In [None]:
!pip install seaborn
!pip install scipy

In [None]:
import pandas as pd
import os
import numpy as np
from datetime import datetime, timedelta
import datetime as dt
from pylab import mpl, plt
import plotly.graph_objects as go
import plotly.express as px
from plotly.subplots import make_subplots
import seaborn as sns
from scipy import stats

## Summary statistics (e.g. average, max, min, volatility)
- Trend analysis and visualizations
- Correlation with other indicators (if available)
- Forecasting or modeling
- Custom insights based on your goals

## Data Clean

In [None]:
# Create a list of all year-month combinations from Jan 2015 to Aug 2025
date_range = pd.date_range(start='2015-01-01', end='2025-08-01', freq='MS')

# Generate filenames based on the format
filenames = [f"FMTQIK_{date.year}{date.month:02d}.csv" for date in date_range]

header=1
footer=2
# Read and concatenate all CSVs into a single DataFrame
df = pd.concat([pd.read_csv(filename,skiprows=header, skipfooter=footer,engine='python') for filename in filenames], ignore_index=True)
df = df.dropna(axis=1, how='all')

In [None]:
# Clean and convert relevant columns
columns_to_clean = ['Trade Volume', 'Trade Value', 'Transaction', 'TAIEX']
for col in columns_to_clean:
    df[col] = df[col].str.replace(',', '')
    df[col] = pd.to_numeric(df[col], errors='coerce')

# Convert Date column to datetime
df['Date'] = pd.to_datetime(df['Date'], errors='coerce')

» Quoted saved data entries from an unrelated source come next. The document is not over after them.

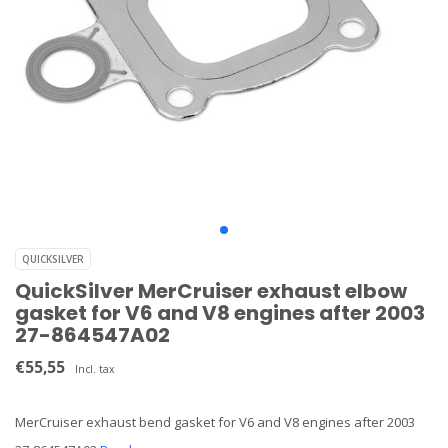
QUICKSILVER
QuickSilver MerCruiser exhaust elbow
gasket for V6 and V8 engines after 2003
27-864547A02
€55,55
Incl. tax
MerCruiser exhaust bend gasket for V6 and V8 engines after 2003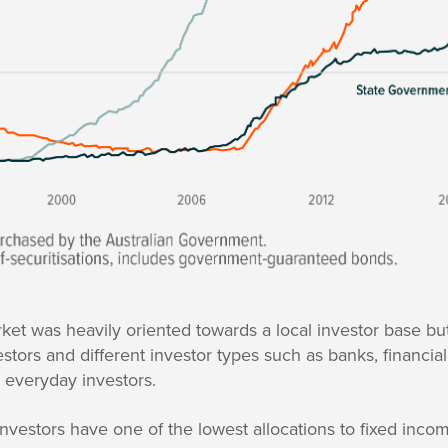
ket was heavily oriented towards a local investor base bu
estors and different investor types such as banks, financia
 everyday investors.
n investors have one of the lowest allocations to fixed inc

# Drop rows with NaN in Date, TAIEX, or Trade Volume
df_clean = df.dropna(subset=['Date', 'TAIEX', 'Trade Volume','Trade Value','Transaction'])

## Save to CSV

In [None]:
df_clean.to_csv('FMTQIK_2025-0903.csv')

## Visualization

In [None]:
# Create line chart of TAIEX vs Trade Volume
fig = px.line(df_clean, x='Date', y=['TAIEX'],
              labels={'value': 'Value', 'variable': 'Legend'},
              title='TAIEX Index Over Time')
fig.show()

In [None]:
# Create subplots with 70/30 height ratio
fig = make_subplots(rows=2, cols=1, shared_xaxes=True,
                    vertical_spacing=0.05,
                    row_heights=[0.7, 0.3],
                    subplot_titles=("TAIEX Index Over Time", "Trade Volume Over Time"))

# Add TAIEX line
fig.add_trace(go.Scatter(x=df_clean['Date'], y=df_clean['TAIEX'],
                         mode='lines', name='TAIEX'), row=1, col=1)

# Add Trade Volume line
fig.add_trace(go.Scatter(x=df_clean['Date'], y=df_clean['Trade Volume'],
                         mode='lines', name='Trade Volume'), row=2, col=1)

# Update layout
fig.update_layout(height=800, title_text="TAIEX Index and Trade Volume (70/30 Split)")

fig.show()

## Data Analysis

In [None]:
df_clean.info()
df_clean.describe()

In [None]:
df_clean.corr(numeric_only=True)

In [None]:
sns.pairplot(df_clean[['TAIEX','Trade Volume','Trade Value','Transaction']])

In [None]:
sns.displot(x='Trade Volume', data=df, bins=30)

In [None]:
sns.boxplot(y='Trade Volume', data=df)

In [None]:
sns.scatterplot(x='Trade Value', y='Trade Volume', data=df_clean)

In [None]:
res = stats.linregress(x=df_clean['Trade Value'], y=df_clean['Trade Volume'])
res

In [None]:
sns.regplot(x="Trade Value", y="Trade Volume", data=df_clean, line_kws=dict(color="r"))
plt.xlabel('Trade Value')
plt.ylabel('Trade Volume')
plt.title('Relationship between trade value and volume')

In [None]:
import pandas as pd
import plotly.express as px
from sklearn.linear_model import LinearRegression
import numpy as np

# Load the CSV file and use the second row as header
df = pd.read_csv("FMTQIK_2025-0903.csv", header=1)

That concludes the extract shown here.